Отец же продолжает как ни в чем не бывало:

— Маркус будет жить в кабинете вашей мамы, готовить Элайджу к школе и помогать ему в учебе. Да и тебе, Гэвин, помощь не помешает. Я устал от постоянных нареканий в твой адрес, сыт по горло твоими драками и пропусками. Не криви губы, когда я с тобой разговариваю. Тебя от отчисления спасают только спортивные результаты и мое положение. Кстати, насчет положения. Новая должность в Вашингтоне будет, как бы лучше выразиться, требовать моего постоянного присутствия. Организовать с нуля новую службу — занятие трудоемкое. Однозначно. А вы… оба… в таком возрасте, когда нужен контроль и хорошее воспитание. Маркус? — Старший Рид смотрит на найденное им решение всех проблем.

Маркус вставляет свои несколько слов:

— Ваш отец детально и подробно посвятил меня в суть проблемы. Я постараюсь сделать все, чтобы Элайджа справился, чтобы к началу нового учебного года школа стала для него приятным времяпрепровождением.

— Что-то я ни разу не видел парня, для которого школа стала бы приятным времяпрепровождением, — бурчит себе под нос Гэвин, но, что отец, что Маркус, оба делают вид, будто не расслышали.

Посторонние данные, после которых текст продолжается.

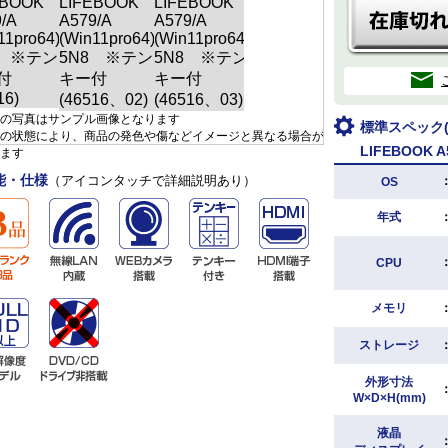
の写真はサンプル画像となります
標準スペック(
の状態により、商品の発色や傷などイメージと異なる場合が
LIFEBOOK A
ます
能・仕様
（アイコンタッチで詳細説明あり）
OS
年式
CPU
メモリ
ストレージ
外形寸法
W×D×H(mm)
液晶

— Я понимаю, что смерть вашей мамы стала тяжелым потрясением, — это снова берет слово отец, он уже удобно расположился в кресле и теперь говорит с придыханием, как по написанному, — Еще одно такое потрясение может стать роковым для Элайджи. Его мозг еще очень и очень хрупкий. Я бы сказал — уязвимый. Я объяснил это Маркусу, но хочу чтобы и ты, Гэвин, понял. Мне не надо, чтобы все мои усилия и все эти годы в программе доктора Стерн пошли псу под хвост. Мне бы очень не хотелось, чтобы какая-нибудь глупость, случайность или неосторожность сорвала выздоровление Элайджи.

При этих словах в глазах старшего Рида застывает выражение озабоченности, слегка разбавленное скорбью, точь-в-точь как у Палпатина:

— Маркус здесь, чтобы этого не допустить. Массажи, тесты на уровень церебральной активности, курс лекарств — все это теперь в компетенции Маркуса. Никаких больше Институтов. Я не могу позволить, чтобы меня упрекали в… черствости и неумении воспитывать сыновей. Я все правильно изложил, Маркус?

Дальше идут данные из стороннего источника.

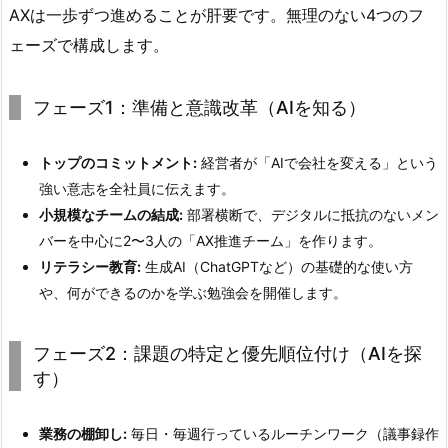
AXは一歩ずつ進めることが肝要です。無理のない4つのフ
ェーズで構成します。
フェーズ1：準備と意識改革（AIを知る）
トップのコミットメント:
経営者が「AIで会社を変える」という
強い意志を全社員に伝えます。
小規模なチームの結成:
部署横断で、デジタルに抵抗のないメン
バーを中心に2〜3人の「AX推進チーム」を作ります。
リテラシー教育:
生成AI（ChatGPTなど）の基礎的な使い方
や、何ができるのかを学ぶ勉強会を開催します。
フェーズ2：課題の特定と優先順位付け（AIを探
す）
業務の棚卸し:
毎日・毎週行っているルーチンワーク（議事録作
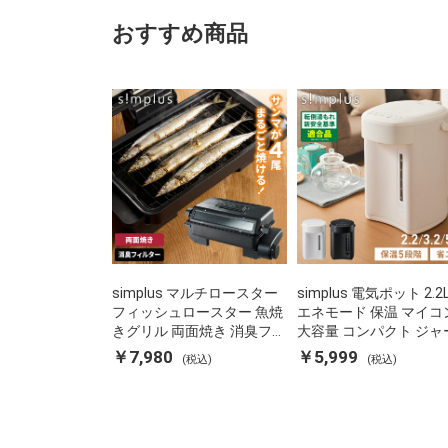
おすすめ商品
simplus マルチロースター
simplus 電気ポット 2.2
フィッシュロースター 魚焼
エネモード 保温 マイコ
きグリル 両面焼き 消臭フィ
大容量 コンパクト ジャ
ルター 焼き魚 両面ヒーター
ット ポット カルキ抜き
￥7,980
￥5,999
(税込)
(税込)
タイマー付き SP-FRS01 マ
焚き防止 温度調節 軽量 S
ットブラック シンプラス
PD22 シンプラス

Маркус кивает. Но на его лице не отражается никаких эмоций, кроме уважения. Словно он держит себя под строгим контролем и не дает своему мнению прорваться сквозь. Руки за спиной, он стоит слишком прямо, голову держит слишком независимо. Или это только так кажется Гэвину?

***

Маркус заселяется в опустевший мамин кабинет, в самом конце второго этажа, с видом на мост Закима. Напротив — комната Гэвина, за стенкой — комната Лайджи. Теперь Маркус вместо Гэвина следит за братцем, теперь он, пока отец отсутствует, — а тот все время отсутствует — в доме за старшего.

И у Маркуса получается. Он успевает и с Лайджи позаниматься, и с Гэвином сходить на стрельбище. Словно понимает, что Гэвину тоже нужно внимание и тепло. Словно Гэвин не умеет сам справляться с горем. Даже приятно, что Маркус рядом, всегда спокойный, всегда доброжелательный. Но Гэвин все равно настороже. Готов в любой момент дать отпор, возразить, нагрубить, указать место. Только одно удерживает — Элайдже, кажется, хорошо с Маркусом. У него теплеет взгляд, он не стесняется, не замыкается в себе, не закрывается в комнате. Иногда, по старой привычке, пускает слюни и ест руками. Потому что Маркус не делает замечаний, не меняется в лице, не рассказывает озабоченным голосом об этом вечером отцу по телефону. Гэвин потихоньку оттаивает.

Через некоторое время заходит в комнату с видом на Закима, встает у двери, прижавшись спиной к стене. В комнате все изменилось: узкая кровать на месте большого стола, невзрачный секретер на месте дивана. Персидский ковер на полу заменен синтетическим. С полок убраны редкие энциклопедии в дорогой коже и мамины монографии. На стене, на видном месте, висят боксерские перчатки.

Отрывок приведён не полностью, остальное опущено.